The photograph is a jarring image that shows Nazi Party members, shovels in hand, digging up graves of American soldiers held as slaves by Nazi Germany during World War II.

While the men dig up the site, U.S. soldiers investigating war crimes stand over them. Two crosses with helmets placed atop them — the sign of a fallen soldier — are visible. Two Germans are knee deep in mud. Another, with a handlebar mustache, has the look of a defeated man. The bodies of 22 American soldiers were found in at least seven graves, according to the photographer.

On the back of the photo is written, “Nazi Party members digging up American bodies at Berga.”

Berga an der Elster was a slave labor camp where 350 U.S. soldiers were beaten, starved, and forced to work in tunnels for the German government. The soldiers were singled out for “looking like Jews” or “sounding like Jews,” or dubbed as undesirables, according to survivors. More than 100 soldiers perished at the camp or on a forced death march.

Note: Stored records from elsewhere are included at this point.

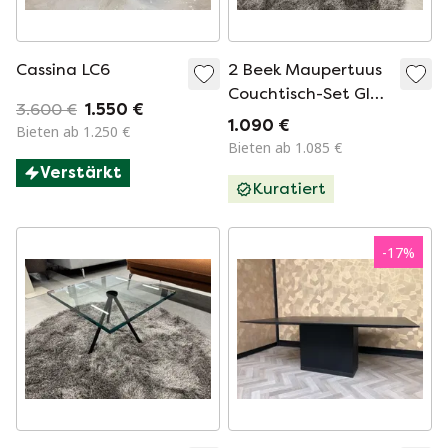
Cassina LC6
2 Beek Maupertuus
Couchtisch-Set Glas
3.600 €
1.550 €
Schwarz 50cm
1.090 €
Bieten ab 1.250 €
Bieten ab 1.085 €
Verstärkt
Kuratiert
-
17
%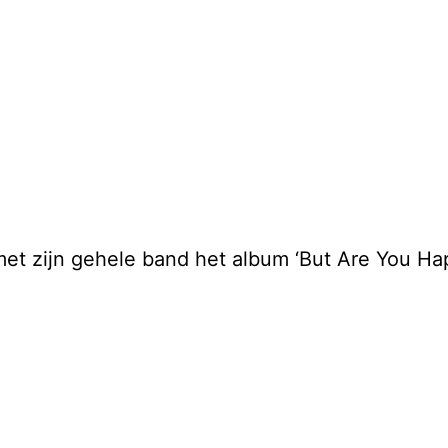
t zijn gehele band het album ‘But Are You Hap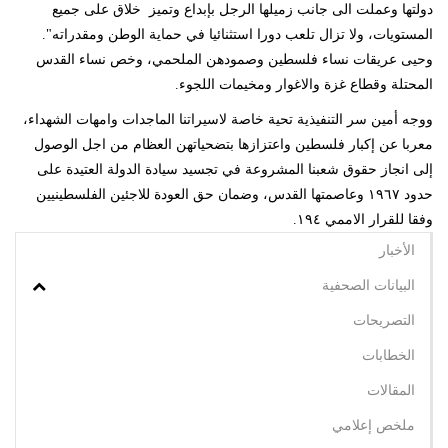
دولتها وعملت الى جانب زميلها الرجل بإبداع وتميز خلاق على جميع
المستويات، ولا تزال تلعب دورا استثنائيا في حماية الوطن ومقدراته".
وحيى عريقات نساء فلسطين وصمودهن الملحمي، وخص نساء القدس
المحتلة وقطاع غزة والاغوار ومخيمات اللجوء.
ووجه أمين سر التنفيذية تحية خاصة لاسيراتنا الماجدات وامهات الشهداء،
معربا عن إكبار فلسطين واعتزازها بتضحياتهن العظام من اجل الوصول
إلى انجاز حقوق شعبنا المشروعة في تجسيد سيادة الدولة العتيدة على
حدود ١٩٦٧ وعاصمتها القدس، وضمان حق العودة للاجئين الفلسطينيين
وفقا للقرار الاممي ١٩٤.
الأخبار
البيانات الصحفية
التصريحات
الخطابات
المقالات
ملخص إعلامي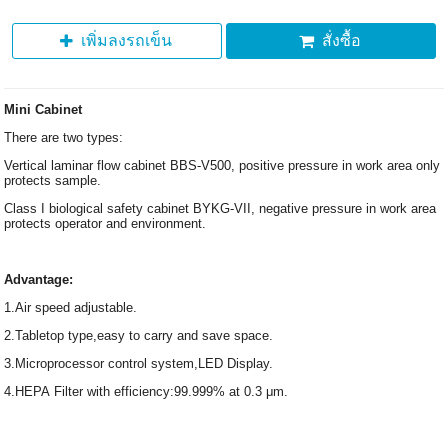
เพิ่มลงรถเข็น
สั่งซื้อ
Mini Cabinet
There are two types:
Vertical laminar flow cabinet BBS-V500, positive pressure in work area only
protects sample.
Class I biological safety cabinet BYKG-VII, negative pressure in work area
protects operator and environment.
Advantage:
1.Air speed adjustable.
2.Tabletop type,easy to carry and save space.
3.Microprocessor control system,LED Display.
4.HEPA Filter with efficiency:99.999% at 0.3 μm.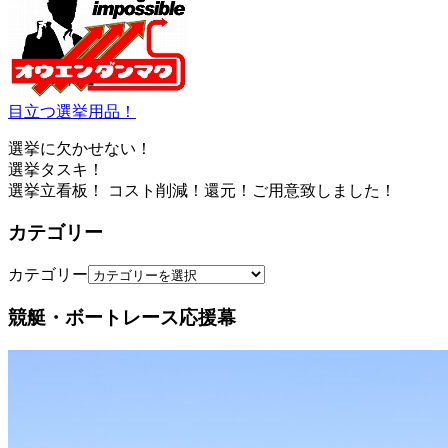
目立つ選挙用品！
選挙に欠かせない！
選挙タスキ！
選挙立看板！ コスト削減！還元！ご用意致しました！
カテゴリー
カテゴリー
競艇・ボートレース応援幕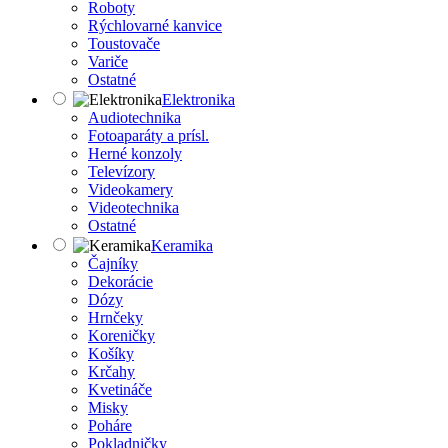
Roboty
Rýchlovarné kanvice
Toustovače
Variče
Ostatné
Elektronika
Audiotechnika
Fotoaparáty a prísl.
Herné konzoly
Televízory
Videokamery
Videotechnika
Ostatné
Keramika
Čajníky
Dekorácie
Dózy
Hrnčeky
Koreničky
Košíky
Krčahy
Kvetináče
Misky
Poháre
Pokladničky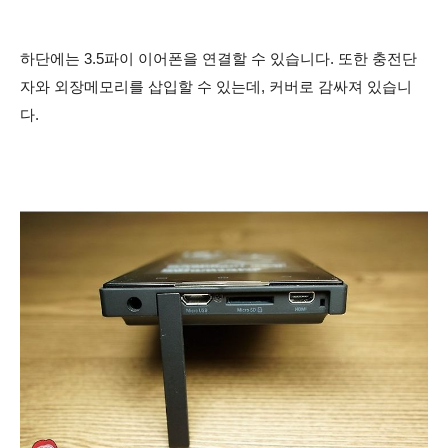
하단에는 3.5파이 이어폰을 연결할 수 있습니다. 또한 충전단
자와 외장메모리를 삽입할 수 있는데, 커버로 감싸져 있습니
다.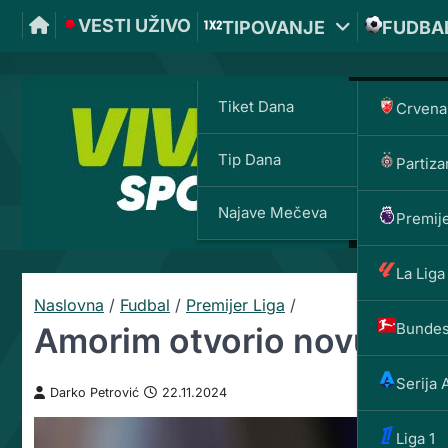
VESTI UŽIVO
TIPOVANJE
FUDBA
Tiket Dana
Crvena
Tip Dana
Partiza
Najave Mečeva
Premije
La Liga
Naslovna
/
Fudbal
/
Premijer Liga
/
Bundes
Amorim otvorio novu eru:
Serija 
Darko Petrović
22.11.2024
Liga 1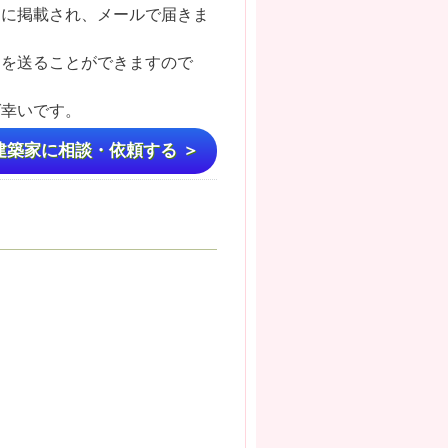
トに掲載され、メールで届きま
ジを送ることができますので
ば幸いです。
建築家に相談・依頼する ＞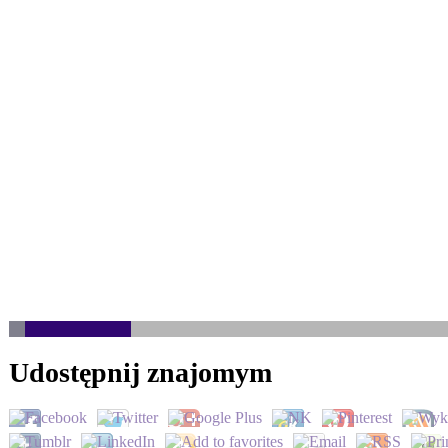
Udostępnij znajomym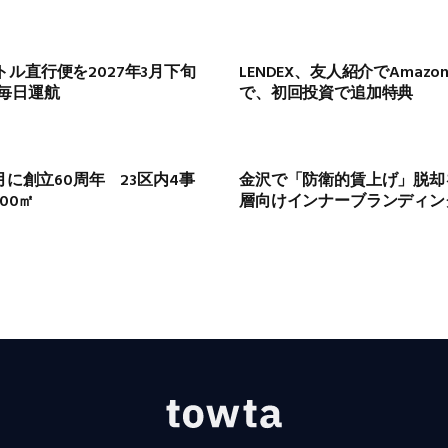
ル直行便を2027年3月下旬
LENDEX、友人紹介でAmaz
で毎日運航
で、初回投資で追加特典
月に創立60周年 23区内4事
金沢で「防衛的賃上げ」脱却
00㎡
層向けインナーブランディン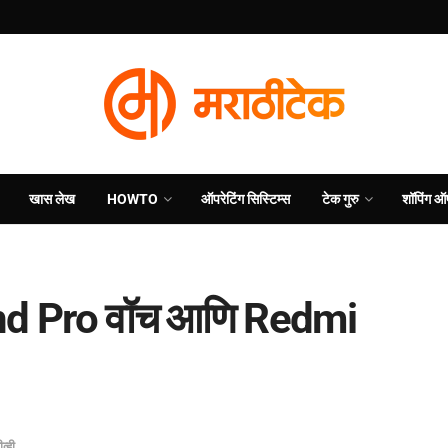
खास लेख
HOWTO
ऑपरेटिंग सिस्टिम्स
टेक गुरु
शॉपिंग ऑ
and Pro वॉच आणि Redmi
ीव्ही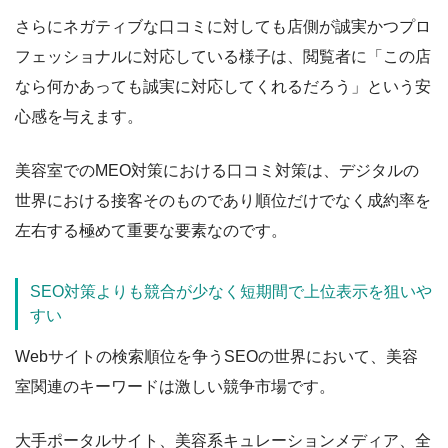
さらにネガティブな口コミに対しても店側が誠実かつプロ
フェッショナルに対応している様子は、閲覧者に「この店
なら何かあっても誠実に対応してくれるだろう」という安
心感を与えます。
美容室でのMEO対策における口コミ対策は、デジタルの
世界における接客そのものであり順位だけでなく成約率を
左右する極めて重要な要素なのです。
SEO対策よりも競合が少なく短期間で上位表示を狙いや
すい
Webサイトの検索順位を争うSEOの世界において、美容
室関連のキーワードは激しい競争市場です。
大手ポータルサイト、美容系キュレーションメディア、全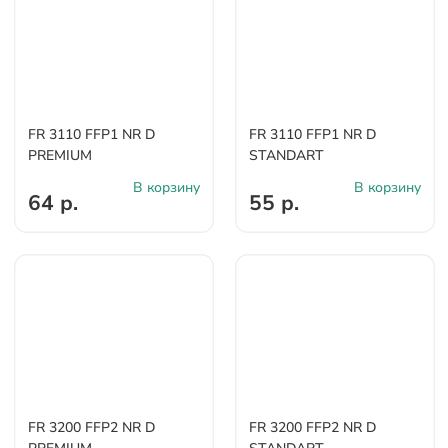
FR 3110 FFP1 NR D
FR 3110 FFP1 NR D
PREMIUM
STANDART
В корзину
В корзину
64 р.
55 р.
FR 3200 FFP2 NR D
FR 3200 FFP2 NR D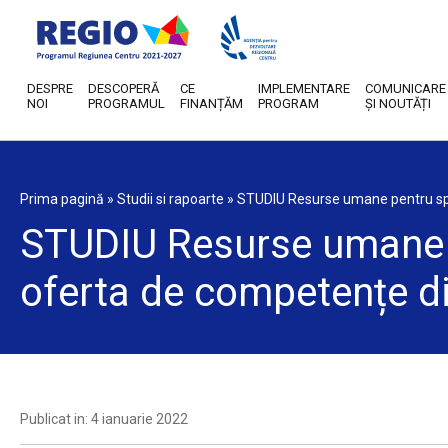
DESPRE
DESCOPERĂ
CE
IMPLEMENTARE
COMUNICARE
NOI
PROGRAMUL
FINANȚĂM
PROGRAM
ȘI NOUTĂȚI
Prima pagină
»
Studii si rapoarte
»
STUDIU Resurse umane pentru speci
STUDIU Resurse umane pe
oferta de competențe di
Publicat in: 4 ianuarie 2022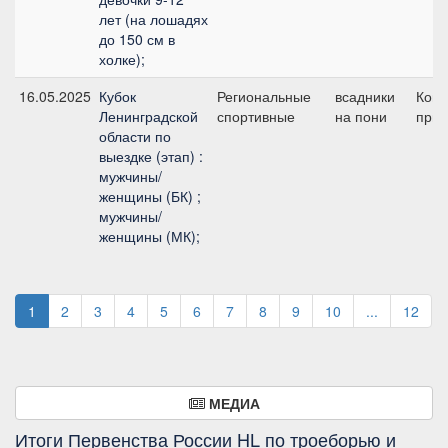
лет (на лошадях
до 150 см в
холке);
16.05.2025
Кубок
Региональные
всадники
Ком
Ленинградской
спортивные
на пони
приз
области по
выездке (этап) :
мужчины/
женщины (БК) ;
мужчины/
женщины (МК);
1
2
3
4
5
6
7
8
9
10
...
12
МЕДИА
Итоги Первенства России HL по троеборью и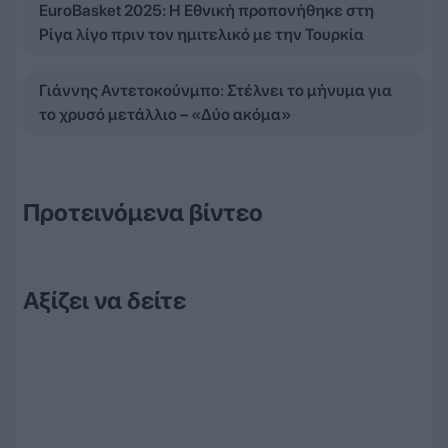
EuroBasket 2025: Η Εθνική προπονήθηκε στη
Ρίγα λίγο πριν τον ημιτελικό με την Τουρκία
Γιάννης Αντετοκούνμπο: Στέλνει το μήνυμα για
το χρυσό μετάλλιο – «Δύο ακόμα»
Προτεινόμενα βίντεο
Αξίζει να δείτε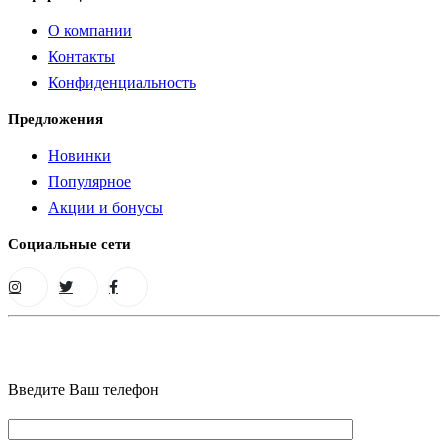
О компании
Контакты
Конфиденциальность
Предложения
Новинки
Популярное
Акции и бонусы
Социальные сети
Введите Ваш телефон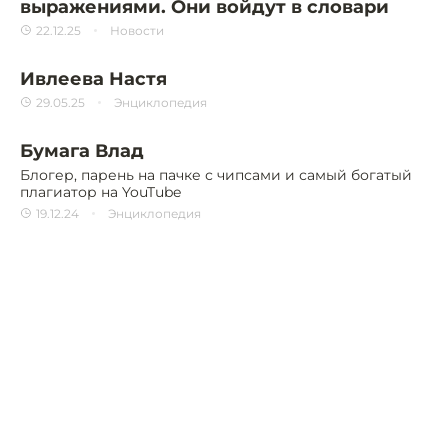
выражениями. Они войдут в словари
22.12.25
Новости
Ивлеева Настя
29.05.25
Энциклопедия
Бумага Влад
Блогер, парень на пачке с чипсами и самый богатый
плагиатор на YouTube
19.12.24
Энциклопедия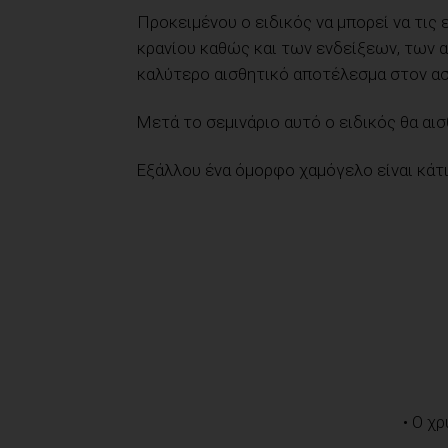
Προκειμένου ο ειδικός να μπορεί να τις
κρανίου καθώς και των ενδείξεων, των
καλύτερο αισθητικό αποτέλεσμα στον ασ
Μετά το σεμινάριο αυτό ο ειδικός θα αισ
Εξάλλου ένα όμορφο χαμόγελο είναι κάτ
• Ο χ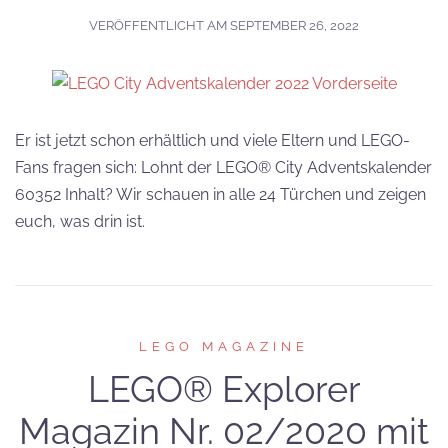
VERÖFFENTLICHT AM
SEPTEMBER 26, 2022
Er ist jetzt schon erhältlich und viele Eltern und LEGO-
Fans fragen sich: Lohnt der LEGO® City Adventskalender
60352 Inhalt? Wir schauen in alle 24 Türchen und zeigen
euch, was drin ist.
LEGO MAGAZINE
LEGO® Explorer
Magazin Nr. 02/2020 mit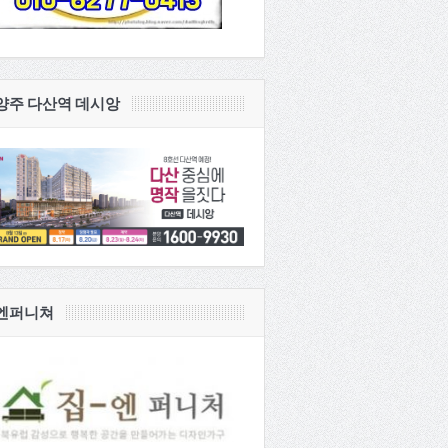
양주 다산역 데시앙
엔퍼니쳐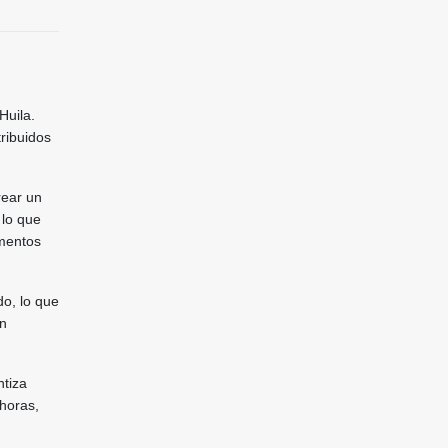
Huila.
ribuidos
rear un
 lo que
omentos
do, lo que
on
ntiza
 horas,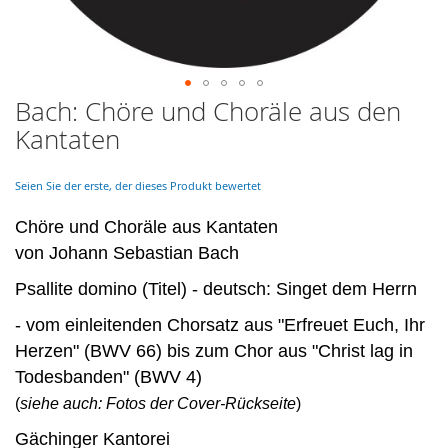
Bach: Chöre und Choräle aus den
Skip
to
Kantaten
the
beginning
of
Seien Sie der erste, der dieses Produkt bewertet
the
images
Chöre und Choräle aus Kantaten
gallery
von Johann Sebastian Bach
Psallite domino (Titel) - deutsch: Singet dem Herrn
- vom einleitenden Chorsatz aus "Erfreuet Euch, Ihr
Herzen" (BWV 66) bis zum Chor aus "Christ lag in
Todesbanden" (BWV 4)
(
siehe auch: Fotos der Cover-Rückseite
)
Gächinger Kantorei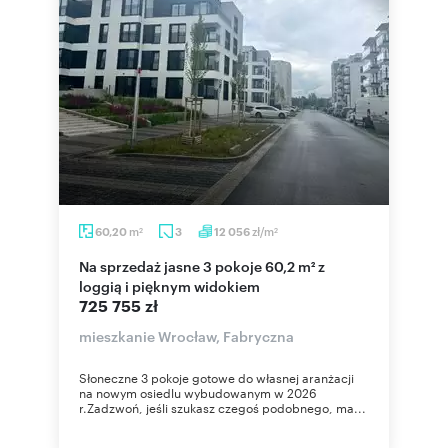
m
zł/m
60,20
3
12 056
2
2
Na sprzedaż jasne 3 pokoje 60,2 m² z
loggią i pięknym widokiem
725 755 zł
mieszkanie Wrocław, Fabryczna
Słoneczne 3 pokoje gotowe do własnej aranżacji
na nowym osiedlu wybudowanym w 2026
r.Zadzwoń, jeśli szukasz czegoś podobnego, ma...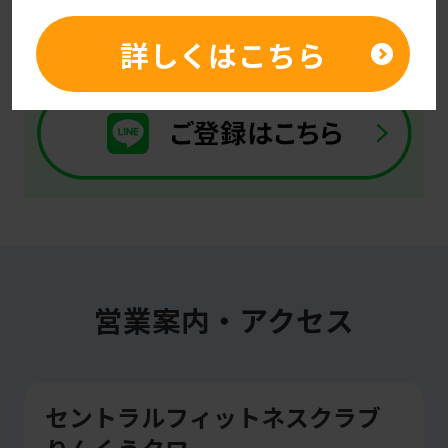
translated
詳しくはこちら
mechanically,
so
it
may
not
be
an
accurate
translation.
営業案内・アクセス
The
translation
may
セントラルフィットネスクラブ
differ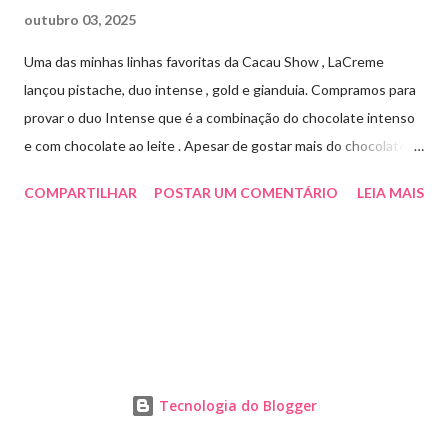
outubro 03, 2025
Uma das minhas linhas favoritas da Cacau Show , LaCreme
lançou pistache, duo intense , gold e gianduia. Compramos para
provar o duo Intense que é a combinação do chocolate intenso
e com chocolate ao leite . Apesar de gostar mais do chocolate
meio amargo , essa combinação ficou muito gostosa e doce na
COMPARTILHAR
POSTAR UM COMENTÁRIO
LEIA MAIS
medida certa ( tem sabor e cremosidade ). Preço R$19,99 .
Tecnologia do Blogger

It was on this day six decades ago, April 23, 1945, when most of the slave labor camp soldiers were liberated by advancing U.S. troops. The emaciated soldiers, many weighing just 80 pounds, had been forced by Nazi commanders to march more than 150 miles before their rescue.

The US Army is trying to come up with a way to honor the few remaining survivors of this. They might want to hurry. There are only about 20 of them still alive.

The death sentences for the two Nazi commanders at Berga were commuted in 1948. By the US government at the time.